Hello! My Dear Friends & Readers, How are Y’all today? Wish you a wonderful springtime.
It’s Pie Month here at Sugar Apron !!! Do you have a recipe for strawberry pie that you love?
This pie is easiest thing in the world to make. As a child, I had a strawberry patch in the backyard and smaller, crazy-delicious wild strawberries bunches near old wooden wall. My mother would send me to the back yard with a measuring bowl and tell me to fill it up to the line. I would pick the few biggest berries from the patch and then fill the rest of the bowl with reddest tiny wild berries. Let me just say THAT FRESH strawberries are soooooooo much tastier than supermarket and frozen strawberries. They are naturally sweet and just melt in your mouth. Back in the kitchen, she would slice the berries, make glaze with some sugar and cornstarch to thicken it and fill a crust made from lard (it could even smell a little pork-ish, honestly).

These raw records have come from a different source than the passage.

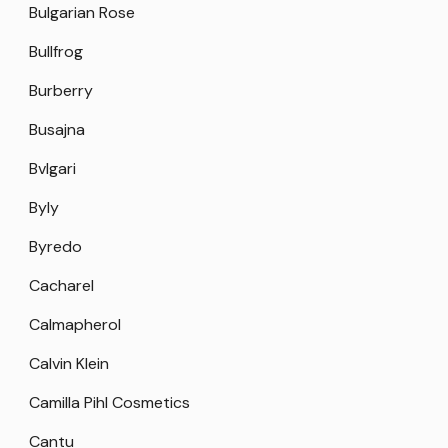
Bulgarian Rose
Bullfrog
Burberry
Busajna
Bvlgari
Byly
Byredo
Cacharel
Calmapherol
Calvin Klein
Camilla Pihl Cosmetics
Cantu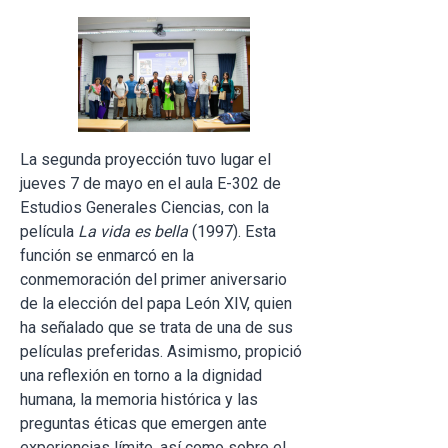
La segunda proyección tuvo lugar el
jueves 7 de mayo en el aula E-302 de
Estudios Generales Ciencias, con la
película
La vida es bella
(1997). Esta
función se enmarcó en la
conmemoración del primer aniversario
de la elección del papa León XIV, quien
ha señalado que se trata de una de sus
películas preferidas. Asimismo, propició
una reflexión en torno a la dignidad
humana, la memoria histórica y las
preguntas éticas que emergen ante
experiencias límite, así como sobre el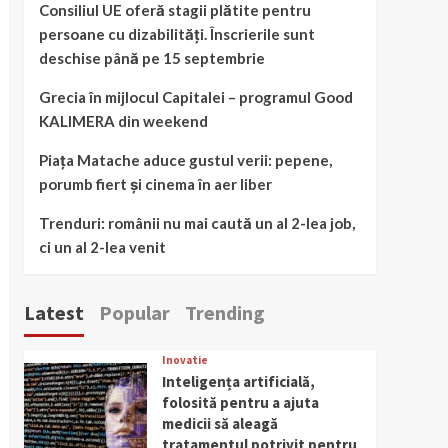
Consiliul UE oferă stagii plătite pentru
persoane cu dizabilități. Înscrierile sunt
deschise până pe 15 septembrie
Grecia în mijlocul Capitalei – programul Good
KALIMERA din weekend
Piața Matache aduce gustul verii: pepene,
porumb fiert și cinema în aer liber
Trenduri: românii nu mai caută un al 2-lea job,
ci un al 2-lea venit
Latest
Popular
Trending
Inovatie
Inteligența artificială,
folosită pentru a ajuta
medicii să aleagă
tratamentul potrivit pentru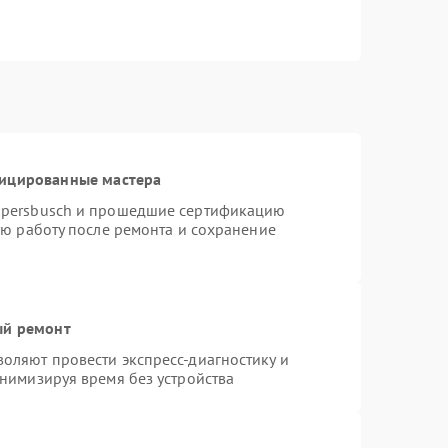
фицированные мастера
ppersbusch и прошедшие сертификацию
ую работу после ремонта и сохранение
ый ремонт
оляют провести экспресс-диагностику и
нимизируя время без устройства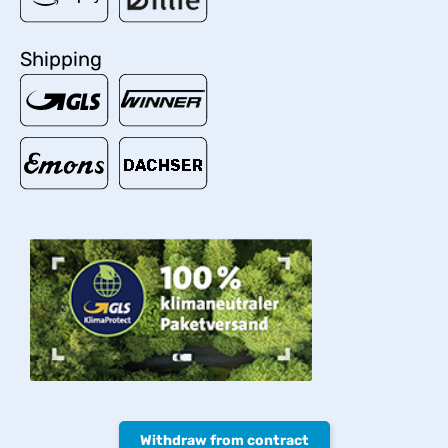
Shipping
Withdraw from contract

So, today, I’m sharing with you my ALL-TIME favorite strawberry recipe, with few changes. The BEST thing about this recipe, besides the fact that it will knock the socks off of your taste buds, is that it’s only five ingredients, ok six if you count water.
It’s EASY. Easy like Sunday morning. EASY, EASY, EASY. But, it also means that the strawberries get to take center stage – where they belong.
So, let’s make fresh strawberry pie, shall we?
½ c. (1 stick) butter, softened
3 Tbsp. sugar
1 c. flour
2 c. water
2 c. sugar
6 Tbsp. cornstarch
1 (6 oz.) package strawberry jell-o
3 quarts strawberries, cleaned and de-stemmed
*If you are using a shallow pie plate, cut filling recipe in half.
Mix butter, sugar, and flour and press into a greased deep pie plate. Bake at 375 degrees for 10 minutes.
Bring water, sugar, and cornstarch to a boil, stirring, until thick and clear.
Remove from heat; add strawberry jell-o.
Mix well and cool.
Fold in strawberries.
Pour into pie shell.
Store in refrigerator until set; serve with whipped cream.